BEGIN
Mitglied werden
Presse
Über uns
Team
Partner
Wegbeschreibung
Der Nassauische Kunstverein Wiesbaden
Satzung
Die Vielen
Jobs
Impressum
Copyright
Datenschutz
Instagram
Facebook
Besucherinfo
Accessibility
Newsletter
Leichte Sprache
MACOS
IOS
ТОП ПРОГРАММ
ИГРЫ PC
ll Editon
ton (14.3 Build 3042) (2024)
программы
END
BEGIN
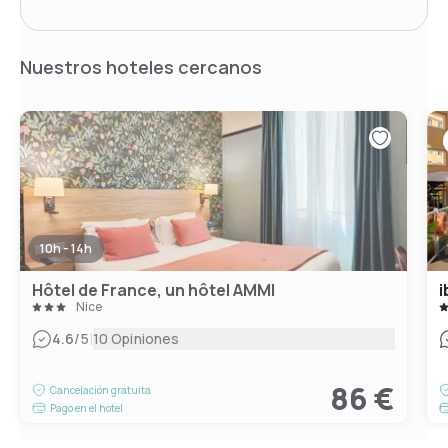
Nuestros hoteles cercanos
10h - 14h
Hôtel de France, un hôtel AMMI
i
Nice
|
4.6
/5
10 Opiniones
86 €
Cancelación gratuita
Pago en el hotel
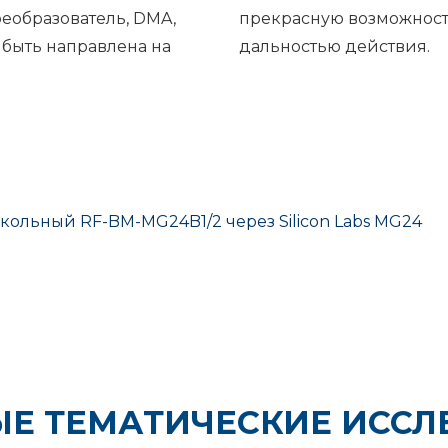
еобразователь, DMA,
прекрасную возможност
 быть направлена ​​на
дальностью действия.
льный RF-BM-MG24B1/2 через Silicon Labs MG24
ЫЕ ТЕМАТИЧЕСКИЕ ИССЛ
END
*Work to complete*. In the listing above, find the line containing "прекрасную возможност" and the line containing "ЫЕ ТЕМАТИЧЕСКИЕ ИССЛ", then quote both, plus every line between them, exactly as written.

*Result*.
прекрасную возможност
 быть направлена ​​на
дальностью действия.
льный RF-BM-MG24B1/2 через Silicon Labs MG24
ЫЕ ТЕМАТИЧЕСКИЕ ИССЛ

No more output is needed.